Telling the Kids About the Shooting in Newtown

Parents everywhere wonder what to say after the tragedy at Sandy Hook.

I spent the weekend wondering if, when, or how to tell my two oldest children, ages six and 10, about what happened in Newtown, Conn., on Friday. At one point, when an ESPN anchorman started to talk about the shooting at Sandy Hook, I ordered my 10-year-old son to turn off the TV.

“Why?” he asked.

“Just because,” I snapped.

It wasn’t exactly my most inspiring parenting moment, but I hadn’t yet figured out what—if anything—to say to my kids.

At a birthday party for a classmate of my six-year-old daughter, I couldn’t look at our happy, running, dancing kids, some 20 of them, without thinking of those children and their families. Not an hour has gone by that I haven’t thought: Those could have been our children.

I asked some of the other parents at the party if they’d told their kids about Newtown, but none had. One mother said her daughter gets nightmares easily, and she knew this would be too much for her to bear. Another said her daughter saw an image on a TV screen at a restaurant and asked what it was about. When the parents started to explain, her daughter held up her hands and said, “Don’t tell me.” Every parent I talked with was hoping to keep the news from their children, but some wondered if they should go ahead and say something before they heard about it some other way.

I agreed my first grader was too young to understand it. Maybe, I thought, if I don’t make a big deal of it and if none of the other kids in her class tell her, the whole awful thing will float over her head and just disappear. She’ll never have to know.

But I worried that my son, in fourth grade, might tell her. Surely kids in his class would be talking. And so last night, when he returned from a friend’s house, I said, “I need to tell you about something sad that happened last Friday.”

“I know,” he said. “It’s about Newtown.”

I was stunned. How did he know? He said that he’d seen a pop-up news item on the computer when he was playing Club Penguin—it said that there was going to be a vigil for the 20 children in Newtown who’d died. He didn’t have many facts, so he looked at me as if he’d been holding the question inside for days, and blurted: “Why did 20 kids have to die?”

I said what I’d practiced in my head: Someone went on a rampage and hurt a lot of people with a gun. I said that sometimes these terrible things happen but that they are extremely rare. It is incredibly sad, I told him, but we are safe and don’t have to be afraid that this will happen to us because we’re more likely to be struck by lightning.

“We are so lucky we don’t live there,” he said, not realizing that today, in America, “there” could be anywhere.

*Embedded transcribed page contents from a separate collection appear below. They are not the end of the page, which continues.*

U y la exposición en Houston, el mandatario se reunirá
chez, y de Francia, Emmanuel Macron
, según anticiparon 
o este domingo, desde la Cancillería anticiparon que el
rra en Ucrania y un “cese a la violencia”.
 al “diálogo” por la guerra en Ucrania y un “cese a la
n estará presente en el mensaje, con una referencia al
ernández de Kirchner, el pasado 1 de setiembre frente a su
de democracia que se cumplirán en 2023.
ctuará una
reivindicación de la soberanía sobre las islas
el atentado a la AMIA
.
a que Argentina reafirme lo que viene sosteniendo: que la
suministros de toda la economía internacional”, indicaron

It could be here too. I let him keep that thought because I knew it helped him feel safe. But then he paused and said, tearing up, “I feel so sad for those kids.”

I told him I did too, and then I asked him not to say anything to Jessica, his six-year-old sister, because it could scare her. He nodded and said, “And definitely not Annie.” Annie is two-and-a-half.

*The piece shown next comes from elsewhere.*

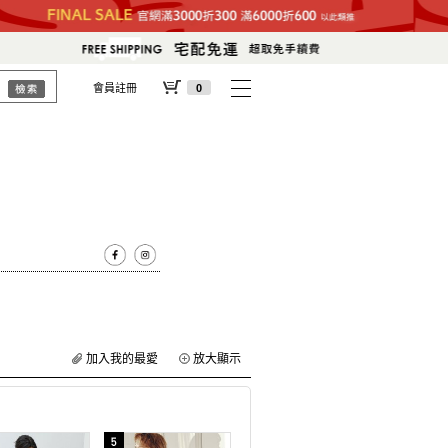
會員註冊
0
加入我的最愛
放大顯示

A few minutes later, President Obama appeared onscreen behind us at the vigil in Newtown, and my son listened to the first few moments, then headed downstairs to bed.

Obama spoke of our nation’s collective fear and failure, asking, “Are we really prepared to say that we’re powerless in the face of such carnage, that politics are too hard?” I thought of my son’s question: Why did so many kids have to die? And then I listened as the President began slowly, gracefully, and yet firmly, to lead us out of this moment. He gave us the glimmer of hope where there could be only darkness.

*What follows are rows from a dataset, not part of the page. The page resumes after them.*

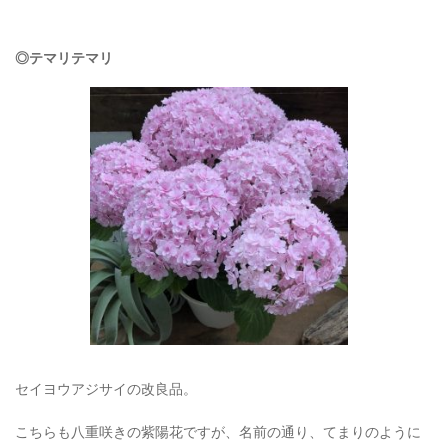
◎テマリテマリ
セイヨウアジサイの改良品。
こちらも八重咲きの紫陽花ですが、名前の通り、てまりのように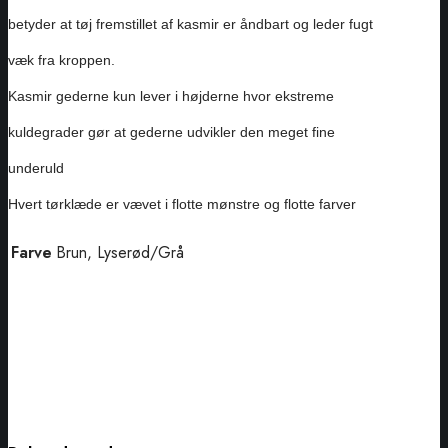
betyder at tøj fremstillet af kasmir er åndbart og leder fugt
væk fra kroppen.
Kasmir gederne kun lever i højderne hvor ekstreme
kuldegrader gør at gederne udvikler den meget fine
underuld
Hvert tørklæde er vævet i flotte mønstre og flotte farver
Farve
Brun, Lyserød/Grå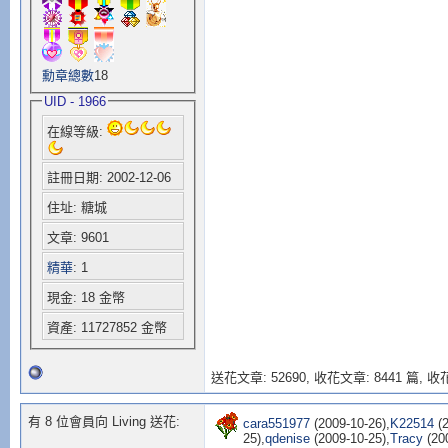
勳章總數
18
UID - 1966
在線等級:
註冊日期: 2002-12-06
住址: 糖城
文章: 9601
精華
: 1
現金: 18 金幣
資產: 11727852 金幣
送花文章: 52690,
收花文章: 8441 篇, 收花
有 8 位會員向 Living 送花:
cara551977
(2009-10-26),
K22514
(2
25),
qdenise
(2009-10-25),
Tracy
(200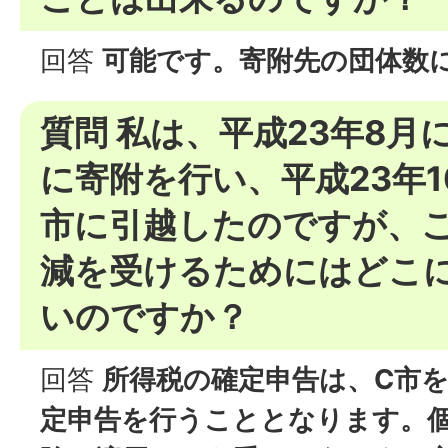
回答
可能です。寄附先の団体数
質問 私は、平成23年8月
に寄附を行い、平成23年1
市に引越したのですが、
減を受けるためにはどこ
いのですか？
回答
所得税の確定申告は、C市
定申告を行うこととなります。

But first, we have to grieve. And so he read the names.

Each one sounded just like the kids I see every day when I take my children to school. Because I can’t help myself, I keep imagining this terror happening to them. I know that “there” is really here, that “they” are really us.

Last night when I tucked my six-year-old daughter into bed, I did what those grieving parents can no longer do. I lingered longer than usual, stroking her hair, feeling her breath on my face. I know it’s possible that she will hear this awful story today at school, that a little piece of her world will shatter, as it has for all of us. And so I held her, safe and warm and innocent, as she fell asleep in my arms.